We have R Squared of 0.8964 (almost 90%) and MAE 3.87 with Random Forest 10r10n

RF5_Rsquared <- round(R2test_5*100,2)
RF5_MAE <- round(MAE(RF5.prediction2, test$strength),2)
RF5_Model <- cbind(Model = "Random Forest (5r5n)", `R-squared`=RF5_Rsquared,MAE=RF5_MAE ) %>% 
  as.data.frame()
RF5_Model

RF10_Rsquared <- round(R2test_5*100,2)
RF10_MAE <- round(MAE(RF10.prediction2, test$strength),2)
RF10_Model <- cbind(Model = "Random Forest (10r10n)", `R-squared`=RF10_Rsquared,MAE=RF10_MAE ) %>% 
  as.data.frame()
RF10_Model

MAE(RF10.prediction2, test$strength)

## [1] 4.275926

From this model, we will apply to achieve prediction for strength variable in submission data

datax_ <- datax_ %>% 
  rename(age = data_age)
  RF10.predictionsub <- predict(RF10, newdata = datax_)

view(RF10.predictionsub)
#write.csv(RF10.predictionsub,'datasub.csv')

Data joining with Id

datasub <- read_csv("datasub.csv") 

## Warning: Missing column names filled in: 'X1' [1]

## Parsed with column specification:
## cols(
##   X1 = col_double(),
##   x = col_double()
## )

head(datasub)

colnames(datasub)[colnames(datasub) =="x"] <- "strength"
colnames(datasub)[colnames(datasub) =="X1"] <- "no"
datasub_ <- datasub %>% 
  mutate(ids = row_number())
head(datasub_)

datax_sub <-datax %>% 
  select(id) %>% 
 mutate(ids = row_number())
head(datax_sub)

datasubs <- merge(datax_sub,datasub_, by="ids") %>% 
select(c(-ids,-no))
head(datasubs)

#write.csv(datasubs,'datasubs.csv')

Notes: Goal Achieved, only with slightly below expectation results in data validation for R Squared Machine learning could solve problem in predicting concrete strength with random forest as the best model The performance is measured by MAE (Mean Absolute Error) below 4.0, R Squared in prediction 0.90, and in validation almost 0.90 For this we could achieve Business Implementation for potential best mixture of concrete strength that will be achieved in ID S858 and S859

6. LIME Interpretation

Building explainer with train data

explainer <- lime(train, RF10)

Explaining selected samples

x_expl <- test[1:10,]
explanation <- explain(x_expl,explainer, n_features = 2)

head(explanation)

plot_features(explanation)

LIME Conclusion With LIME, I do not need to scale back, because it already contained original value/ unscaled data.

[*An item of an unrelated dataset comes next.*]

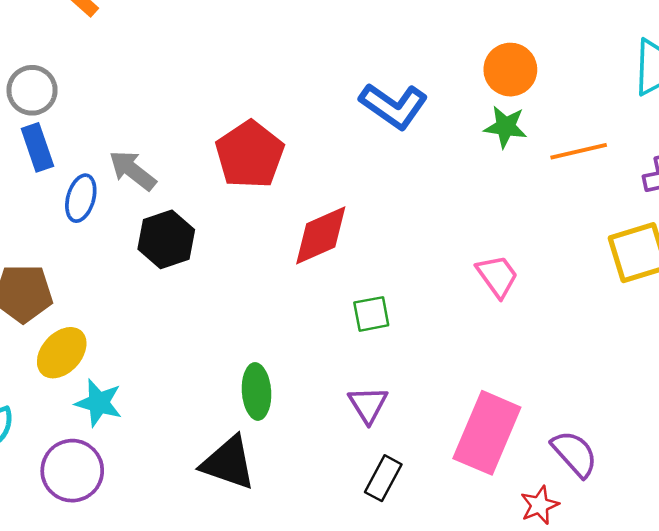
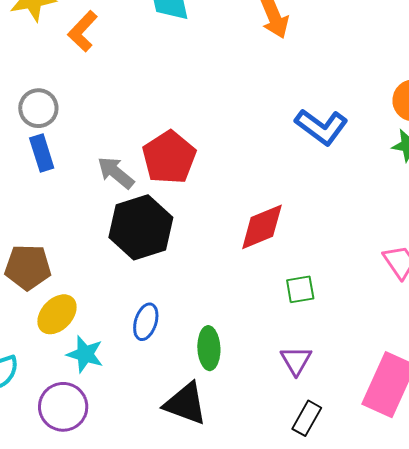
red pentagon: (250, 155) -> (169, 157), moved
blue ellipse: (81, 198) -> (146, 322), moved
black hexagon: (166, 239) -> (141, 227), size x1.4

I use 2 features to have 2 most materials that will contribute to strength. With LIME, we could see what breakdown and see possibilities component that contribute the bost and possibility for best mixtures.

The difference in interpreting: Blackbox: we could get accuracy and optimization of the models by minimizing errors and fit the models LIME: We could breakdown the variables that has contribution, correlation and combination to provide impact to target in the models

From 4 observation in the plot, Explanation fit tell us Cement and Super_plast is the most influential materials to contribute strength and effecting age.